Control is about avoiding stagnation. It's about not being trapped in your own head and body and being unhappy with where you are. It's also about not spending all of your time and energy convincing yourself that you are happy staying right where you are because you feel there is no place else you can go. It doesn't have to be about weight, but often in fat acceptance circles, that is pretty much what it is about. They preach a message of "can't control, don't try, just accept". I don't like that message, not because I care about people being fat (I truly do not), but because I think that the message should be that you can be what you want to be, not simply be told you'll never have enough control to be anything else. That goes for everything, not just weight.

5 comments:

Norma said...

Great post. I try my hardest not to even read "fat acceptance" blogs/columns, etc. because too often they even go beyond "acceptance" to what seems almost a pursuit or exploitation of their situation: e.g., I've seen a FA blogger bragging about ordering huge, indulgent meals followed by double desserts at restaurants just for the benefit of those observing them; almost daring someone to say something, you know? I believe if a person is honestly happy with her weight/health/size/appearance, she'll not call attention to it and live her life as the person she is. If a person needs to incessantly introduce the topic of her size (larger or smaller), weight (heavier or lighter), etc. into conversation, she's got an issue with it and is overcompensating.

NewMe said...

Hi SFG,

Well, I wrote such a long response to your post that I decided I'd be better off posting it on my blog.

screaming fatgirl said...

Norma: I read them for a variety of reasons. One is that I'm onboard with messages about societal acceptance, ending body shaming, and broadening the notion of "beauty" to include all people. I'm also very much in agreement on the idea of self-love and acceptance, but not the idea that these things mean throwing self-improvement out the window. I'm also interested in spreading information on socioeconomic status and its affects on weight and diet.
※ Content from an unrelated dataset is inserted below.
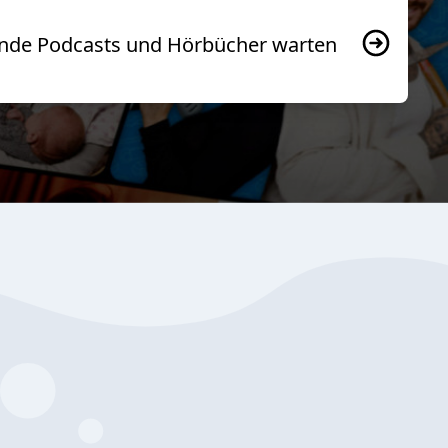
usende Podcasts und Hörbücher warten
The place where I part company is the constant drumbeat of "diets kill", "the diet industry wants us to be fat", and, of course, "you can't change". While I agree that homeostasis (something I studied long before it became a pat mantra for fat acceptance people) and set points are an issue, I have no doubt that few women have set points over 250 lbs. (let alone over 300). I also disagree vehemently that there is no relationship between calories in and calories out. There is a point of diminishing returns, but I doubt anyone other than someone who has a compromised glandular system or is unable to move or extremely short will weigh over 250 on a diet of around 2000 calories per day. I also categorically reject that people "need" more than 2000 calories per day to be healthy unless they have extreme and rare health problems. It all boils down to psychology and learning to deal with food in a different way and simply deciding it can't be done so it shouldn't or needn't be so. Dieting fails because the method is flawed (severe restriction, addressing mechanics over mentality), not because reducing calories fails to result in weight loss, but the answer to the issue of the flawed method is not to throw the baby out with the bath water, but to fix the flaws. No, FA, says the baby has got to go.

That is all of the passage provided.